Loyalty rewards and incentives have been an adoption in today’s society that has helped both brick mortar e-commerce sites to retain customers and drive down acquisition costs by rewarding them for their loyalty towards their brand. It is a strategy that has been proven to be effective and some carry out this incentive in form of raffle draws and others by selecting their best customer for a particular week, depending on what works best for them.
Customer loyalty programs are believed to have started in the 18th century with a strategy called “premium marketing” or “spend and get”. It was a strategy that saw American retailers give their customers copper tokens for purchases, this token can later be redeemed for products on future purchases. This strategy remained popular throughout the 19th century and paved the way for the loyalty rewards being enjoyed today.
It quickly became established among retailers that copper tokens were an expensive method of rewarding customers and stamps was introduced as a replacement for coins in loyalty rewards in the late 19th century. Retailers started awarding the green shield stamp to customers for purchases which could later be redeemed for catalog products.
At a certain point in the early 1900s, individual brands and retailers started introducing their ways of engaging customers. Box Tops were known to be one of the brand-specific programs. They were coupons printed directly to product packages and could later be redeemed for premiums or rewards.
Frequent Fliers, one of the most well-known loyalty programs ever created, was introduced in the late 1900s. Frequent Fliers was often regarded as the first full-scale loyalty program of the modern era and American Airlines launched their Frequent Flier program in 1981. This program changed the game for customer loyalty and currently boasts over 50 million members in the revamped AAdvantage program.
Then came the Loyal Aggregator programs that rewarded points regardless of the retailer that the customer originally earned them from. The accumulated points can be used to purchase items through a separate retailer in a similar fashion to Green stamps and popular programs like Air Miles and Aeroplane.
The 1990s also saw card-based retail loyalty programs gain popularity where retailers implemented in-store loyalty programs that were easier to monitor in comparison to the collection of stamps and branded currency.

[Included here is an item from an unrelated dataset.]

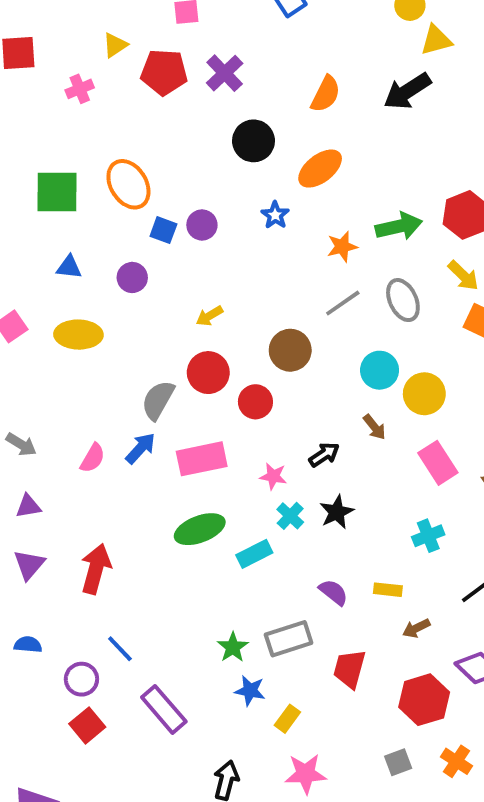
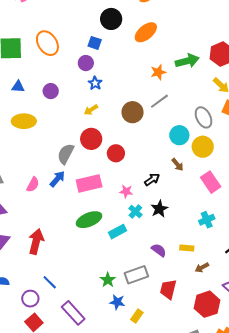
blue star: (275, 215) -> (95, 83), moved
blue square: (163, 230) -> (95, 43), moved
gray ellipse: (403, 300) -> (204, 117), moved
brown circle: (290, 350) -> (133, 112), moved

This loyalty program is still popular today as brands still find it effective and accountable.
The introduction of tech to loyalty rewards and incentives has been a game-changer as it is with every other industry tech has been introduced to. This innovation has made it possible for anyone to start a loyalty reward program for their store or site, meaning that loyalty programs are no longer reserved for only the big players in the retail space.
With digital loyalty programs, customers don’t only get rewarded when they spend certain amounts at a store, but also for a variety of desired actions. From getting points for social media activities that extend the marketing scope of a retailer, to making referrals that bring in new customers and grow revenue, the options have become almost endless for customer rewards.

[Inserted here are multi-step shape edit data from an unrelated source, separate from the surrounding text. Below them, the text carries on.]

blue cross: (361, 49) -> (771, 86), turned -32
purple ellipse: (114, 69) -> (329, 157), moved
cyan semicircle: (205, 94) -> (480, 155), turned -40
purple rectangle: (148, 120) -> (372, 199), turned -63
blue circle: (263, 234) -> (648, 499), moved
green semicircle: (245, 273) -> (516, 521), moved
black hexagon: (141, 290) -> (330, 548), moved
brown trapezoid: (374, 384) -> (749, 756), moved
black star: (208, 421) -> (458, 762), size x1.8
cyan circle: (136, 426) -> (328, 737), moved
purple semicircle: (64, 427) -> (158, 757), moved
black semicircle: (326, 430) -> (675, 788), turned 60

Although we are presently in the digital era of rewarding loyal customers, the value of a company’s digital point can be affected by several factors which range from credibility to accountability. If a company’s trust is affected either by a major security breach or whatever that leads to the loss of valuable data, the value of their loyalty points will plummet and this will not look good on their brand.
One way to tackle this problem is by implementing a technology that cannot be breached, manipulated, or tampered with. This is why Nexus Coin is proposing the solution of incorporating blockchain technology into their mobile app, SRAY. Nexus Coin is a next-generation digital payment and incentive platform that is based in the UAE, Dubai.

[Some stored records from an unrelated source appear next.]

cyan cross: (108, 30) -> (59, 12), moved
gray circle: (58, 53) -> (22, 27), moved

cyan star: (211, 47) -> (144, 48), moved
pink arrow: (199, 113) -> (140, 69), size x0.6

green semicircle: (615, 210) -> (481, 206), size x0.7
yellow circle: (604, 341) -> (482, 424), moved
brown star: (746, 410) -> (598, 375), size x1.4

The incorporation of blockchain technology into the Nexus Coin digital platform will enable them to deal with concerns such as security, transparency, and high transaction fees that may plague the mind of consumers, through the use of smart contracts, asset collaterals, and personal authentication mechanisms.
Providing maximum security for consumers of a digital platform cannot be overemphasized as that brings a level of trust that guarantees that consumers will continue to patronize a digital brand. This is what the Nexus Coin Project aims at achieving.